The Voyage Continues
Saturday, June 12, 2010 12:43:54
After finishing Star Trek: The Original Series a few weeks ago, I looked into the continuation of the 5-year mission, starting with The Animated Series, and moving on to Star Trek: Phase II, also known as "New Voyages".
Star Trek: The Animated Series
Thankfully, there were only 22 half-hour episodes to this horrible series. There's debate over whether this series is part of the official Star Trek canon, but I think it's safe to say that regardless of its official standing, the series is complete crap. Its purpose was noble - bringing the original cast back after the original show was cancelled, to produce a continuation of the story and provide a series with things that could not be explored in live-action due to budget restrictions. So in theory, they could do more imaginitive visuals for less money. Instead, what we got was animation nowhere near the quality of Yogi Bear - at least in Hannah Barbara stuff, people showed some facial expressions and occasionally moved. In TAS, you get very boring animation, ridiculous animal people, and awful humor. There were also the same stupid purple dragon things in about 8 different episodes, always with the same animation and horrible sound effects. This was also true of many of the shots - the bridge and transporter room reused the same frames over and over and over again, even with different people were there. One example was when Scotty was beaming someone up, they switched to a close-up of the transporter controls, where you could see Kyle's moustache while he was operating the controls, then a wide shot again with Scotty, then back to the close-up with Kyle's moustache. It's like they didn't bother even watching the final product before releasing it.
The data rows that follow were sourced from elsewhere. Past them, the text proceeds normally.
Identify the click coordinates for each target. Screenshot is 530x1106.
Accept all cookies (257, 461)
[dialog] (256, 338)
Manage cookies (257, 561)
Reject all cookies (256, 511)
For the first few episodes, it hurt my brain to listen to their science-fiction dialogue. In TOS, and to a lesser extent the newer series, the techno-babble can be either unscientific or nonsensical, but in this one, it was truly ridiculous. They didn't even try to get anything right. After I realized that it wasn't getting any better, I shut that part of my brain off to finish watching the rest of the episodes.
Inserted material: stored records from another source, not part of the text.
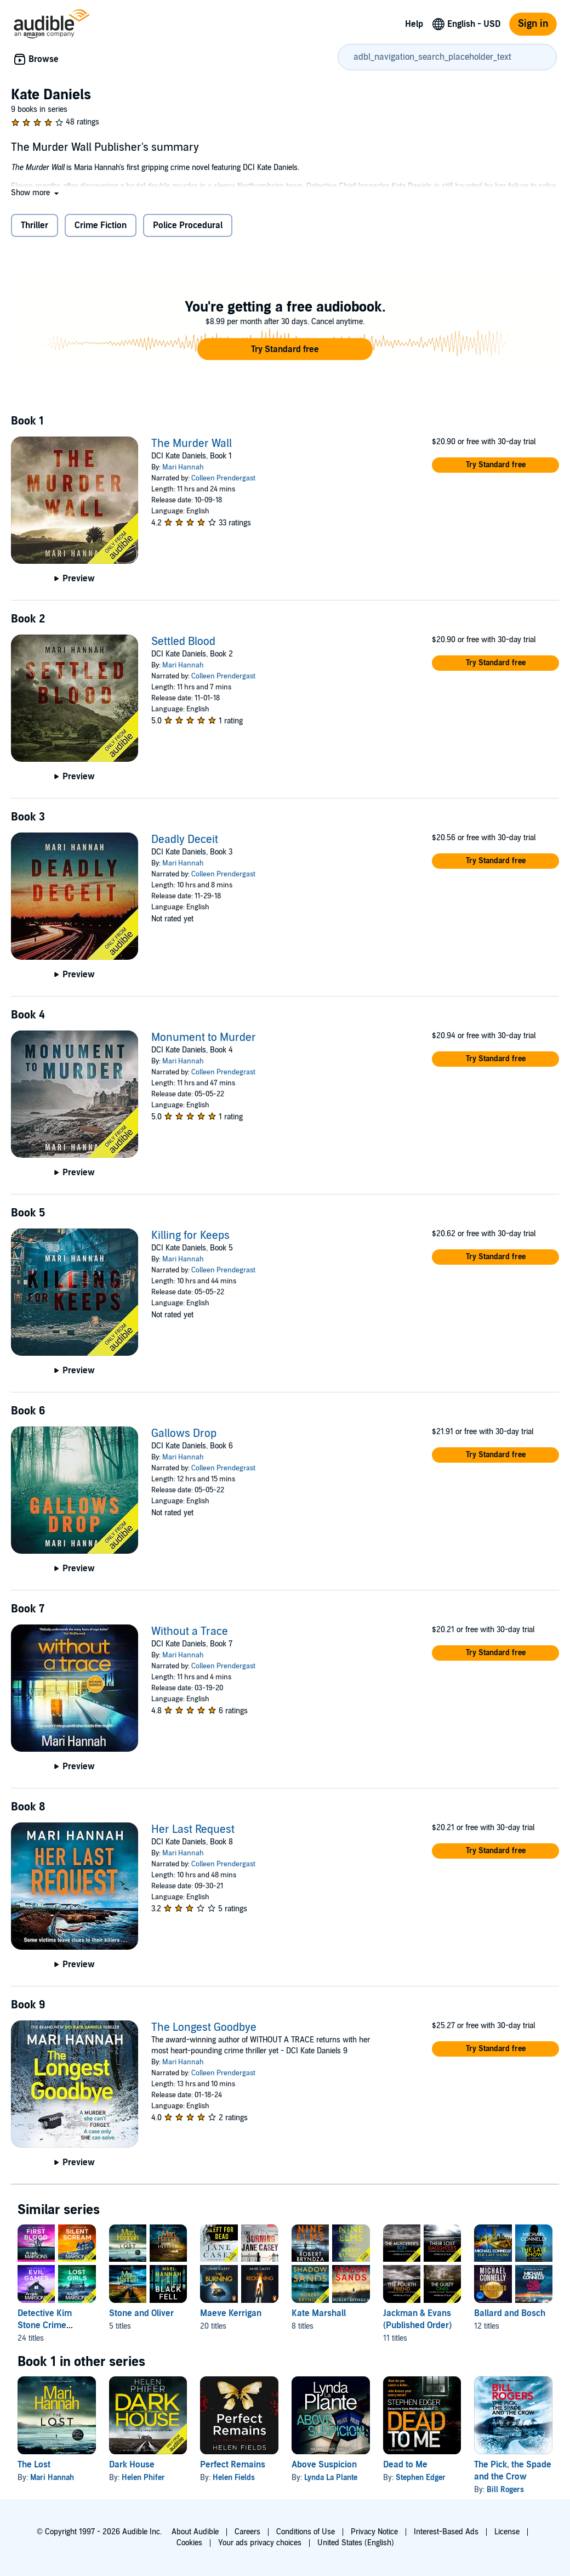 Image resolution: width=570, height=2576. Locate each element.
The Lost (34, 2464)
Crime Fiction (101, 225)
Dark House (132, 2464)
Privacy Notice (374, 2532)
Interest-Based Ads (446, 2532)
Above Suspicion (324, 2464)
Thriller (34, 225)
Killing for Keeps (190, 1235)
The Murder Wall (191, 443)
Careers (247, 2532)
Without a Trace (189, 1631)
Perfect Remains (232, 2464)
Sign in (533, 24)
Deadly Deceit (184, 839)
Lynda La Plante (330, 2477)
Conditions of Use (305, 2532)
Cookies (189, 2542)
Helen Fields (234, 2477)
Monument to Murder (203, 1037)
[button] (36, 192)
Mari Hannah (183, 467)
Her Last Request (193, 1829)
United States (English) (355, 2542)
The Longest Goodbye (203, 2027)
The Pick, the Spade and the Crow (512, 2470)
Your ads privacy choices (259, 2542)
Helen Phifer (143, 2477)
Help (414, 24)
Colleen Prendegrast (223, 1072)
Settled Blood (183, 641)
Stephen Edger (421, 2477)
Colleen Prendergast (223, 478)
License (507, 2532)
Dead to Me (405, 2464)
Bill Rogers (505, 2489)
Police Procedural (188, 225)
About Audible (195, 2532)
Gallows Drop (183, 1433) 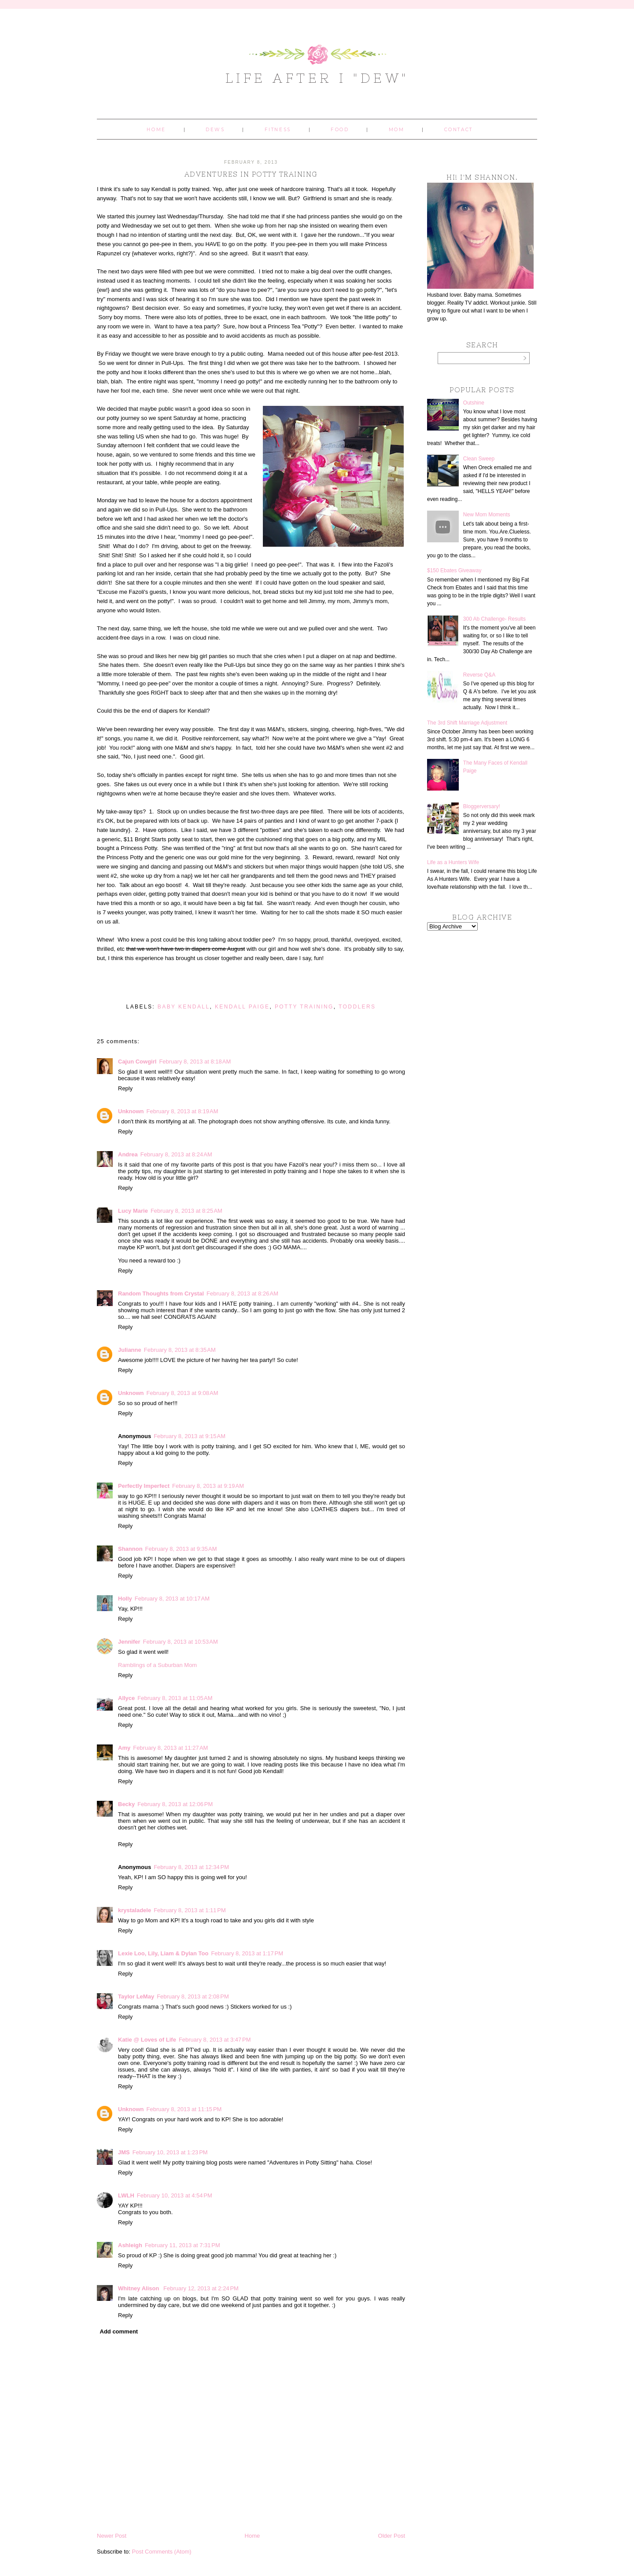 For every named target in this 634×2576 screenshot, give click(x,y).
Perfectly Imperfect (144, 1486)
Many of these episodes were continuations of original series episdoes (More Tribbles, More Trouble, Mudd's Passion, Once Upon A Planet (Continuation of Shore Leave)). But the second episode, Yesteryear, bothered me because it directly spat in the face of one of the all-time great original series episodes, The City on the Edge of Forever. In Yesteryear, they return to this planet and use the guardian to study the past (with predictable results - someone screws something up). But the original episode's entire point was to show how dangerous and painful it can be to screw with the past. And while some other unrelated episodes may involve time travel and ignore this idea, this episode obviously was thinking of the original one, and it's completely out of character for Kirk to want to go back again.
There are plenty more examples of why this was terrible, but it would take all day to list them.
Phase II
Star Trek: Phase II started out as Star Trek: New Voyages, and continues on the 5-year mission where the original series left off (possibly ignoring the animated series altogether). It's technically fan-fiction, but it seems to be more accepted and popular than most fanfic franchises out there. To date, there have been six episodes, including the unofficial pilot and the 2-part "Blood and Fire" separately. They have several more episodes in progress, and seem to be releasing about one episode per year.
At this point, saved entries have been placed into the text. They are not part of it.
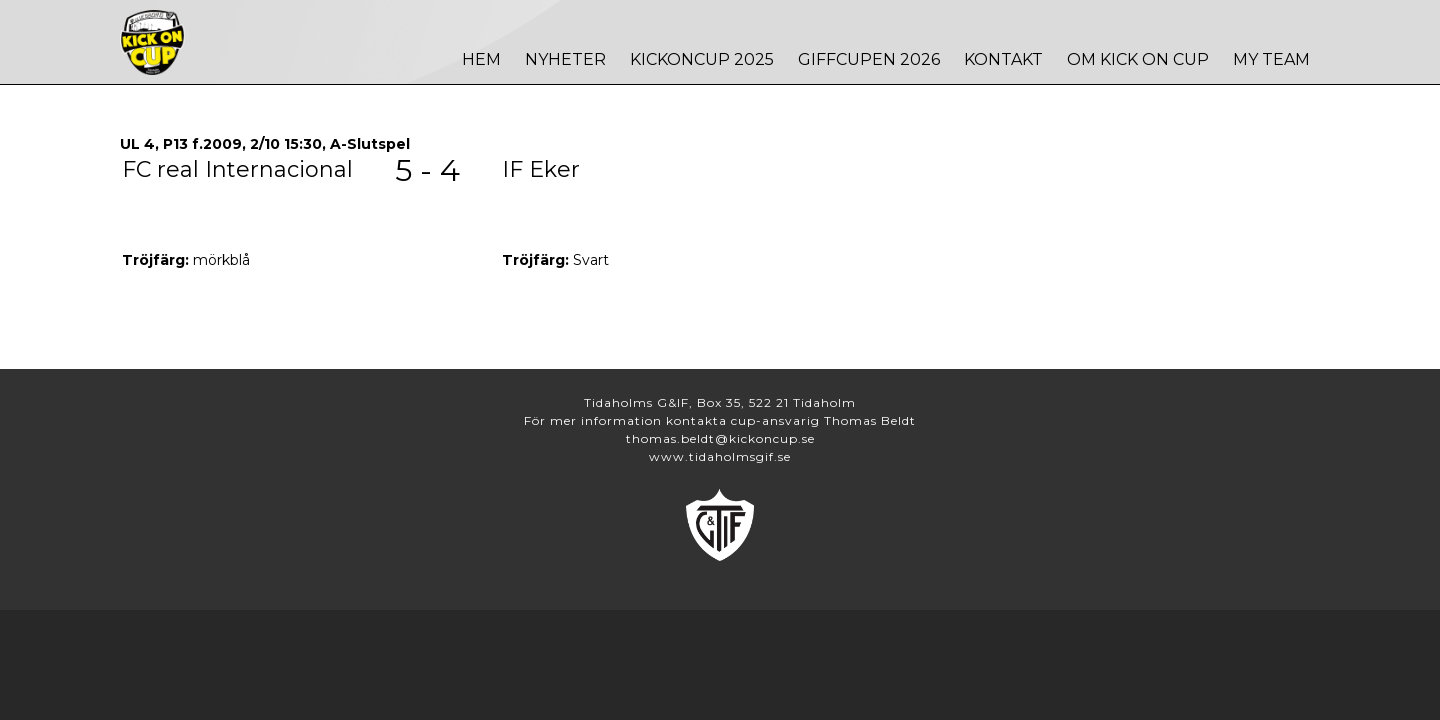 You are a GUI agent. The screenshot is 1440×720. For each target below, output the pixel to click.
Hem (481, 59)
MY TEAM (1271, 59)
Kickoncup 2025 (702, 59)
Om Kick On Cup (1138, 59)
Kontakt (1003, 59)
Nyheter (565, 59)
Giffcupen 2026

With a very limited budget, volunteer cast and crew, and no opportunity to make a profit (as per CBS rules), you can't expect much out of the series. The actors playing the main characters are all awful, and some have been re-cast more than once (Spock is on his third actor). Andy Bray as Chekov is probably the best of the bunch, but Chekov's character has never really been deep, so once you have the accent down, you're 75% there. James Cawley as Kirk is probably the worst - he seems to have no clue how to play the role, but his job as producer apparently gives him the ability to cast whoever he wants, and who wouldn't want to be Captain Kirk?
The series has been visited by a few real Trek actors, with Walter Koenig and George Takei playing older versions of their characters (Chekov when he had a rapid-aging disease and Sulu after a temporal problem left him stranded on a planet for 30 years) in back-to-back episodes. Denise Crosby had a role as an ancestor (probably great-grandmother or great-great-grandmother) of Tasha Yar from TNG.
The special effects were as bad as expected in the first few episodes, but dramatically improved by the 4th episode - still not as good as the TNG era, but significantly better than the original effects from TOS.
The stories are generally pretty bad, but much better than the animated series. However, they made the exact same mistake as TAS, once again going back to the City on the Edge of Forever planet. There was also one episode where something completely unexplainable happens to a main character (I'll skip the spoilers), something that is a blatant violation of the timeline, and is completely ignored in later episodes. Since there isn't much publicity for this series, it's hard to find official word on why they did it, but from what I've read, the show creators really didn't seem to have a problem with it, even though everyone else does.
Next
Next up for me is Enterprise. I watched about 30-35 episodes when it originally aired, and didn't care much for it. However, as a Star Trek fan, I can't just not watch a series just because I don't like it. With nearly all of my shows on break for the summer, I should have plenty of time to get through the series over the next few months.